We wound our way through the scree field, across the slope of tumbled boulders, and back to the narrow cliff-edged trail. The snow slide proved to be more of a challenge going up— we saw some people climb along the rocks right on the edge of the cliff, but we knew there was no way we’d do that. We managed to find footholds in the icy slide, and scrambled over without incident. We retraced our steps along the narrow trail, over the washed-out section, and back into safe territory for the huge set of switchbacks down.
|To give a sense of scale, see the person in the red shirt hiking along the trail?|
The trip down the mountain certainly seemed a lot shorter than the hike up! It seemed like almost no time had passed before we were passing Guitar Lake. Behind us, a cover of ominous-looking gray clouds shrouded Whitney’s peak. We had left at just the right time.
The Animal hiked and chatted with us for a while, which was fun. We also got to see the couple who had helped us gather the courage to make it to the top, and they were happy that we had made it.
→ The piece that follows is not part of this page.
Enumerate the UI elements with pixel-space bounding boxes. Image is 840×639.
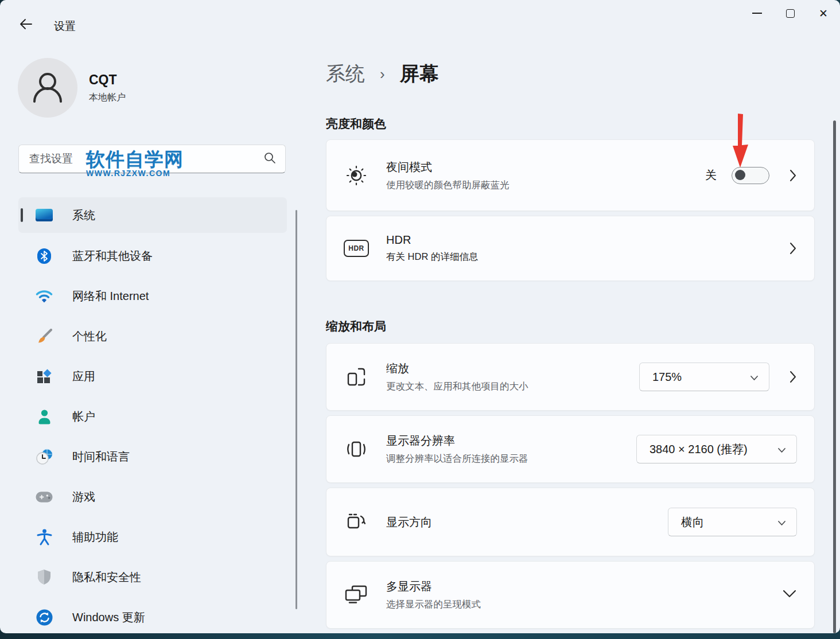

Soon we left the cold gray stone and marmots behind in favor of green fields and forests. By the time we reached our camp, it was threatening rain, and we decided that we might as well camp here again. Zach worked on cooking dinner while I went to get water.
Kit, who was also camped in the area, was gathering water there as well. We began chatting, and I soon learned that she and her husband were Christians! They were the first Christian hikers we had met on trail, and it was like meeting a long-lost family member. I realized how desperately I missed my Christian friends and church community.
After supper and sock-washing, Zach and I went to bed, exhausted but satisfied.